(Task item) Print the entries below exactly as they appear, from the first line up to and including the line with "تجهیزات جراحی". Do not print any pictures.

════

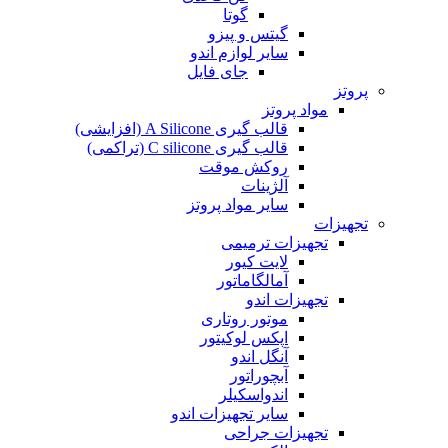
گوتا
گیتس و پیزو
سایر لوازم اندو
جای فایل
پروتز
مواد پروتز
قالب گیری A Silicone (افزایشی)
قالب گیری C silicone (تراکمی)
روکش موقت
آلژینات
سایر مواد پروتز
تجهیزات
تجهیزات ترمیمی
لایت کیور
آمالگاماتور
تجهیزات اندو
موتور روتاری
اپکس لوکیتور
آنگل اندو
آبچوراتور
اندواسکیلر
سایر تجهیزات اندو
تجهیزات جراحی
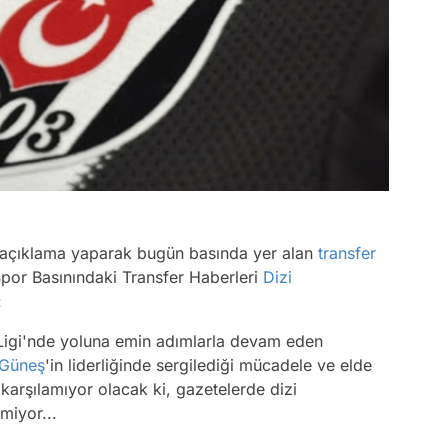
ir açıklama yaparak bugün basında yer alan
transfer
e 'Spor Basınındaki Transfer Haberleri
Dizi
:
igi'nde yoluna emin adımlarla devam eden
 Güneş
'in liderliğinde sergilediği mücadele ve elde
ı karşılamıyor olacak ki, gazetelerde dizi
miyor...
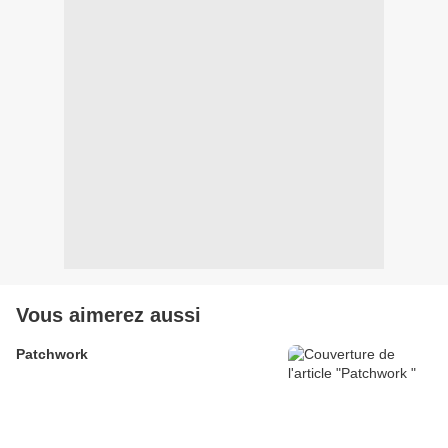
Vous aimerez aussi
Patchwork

════

(Exercise result)
گوتا
گیتس و پیزو
سایر لوازم اندو
جای فایل
پروتز
مواد پروتز
قالب گیری A Silicone (افزایشی)
قالب گیری C silicone (تراکمی)
روکش موقت
آلژینات
سایر مواد پروتز
تجهیزات
تجهیزات ترمیمی
لایت کیور
آمالگاماتور
تجهیزات اندو
موتور روتاری
اپکس لوکیتور
آنگل اندو
آبچوراتور
اندواسکیلر
سایر تجهیزات اندو
تجهیزات جراحی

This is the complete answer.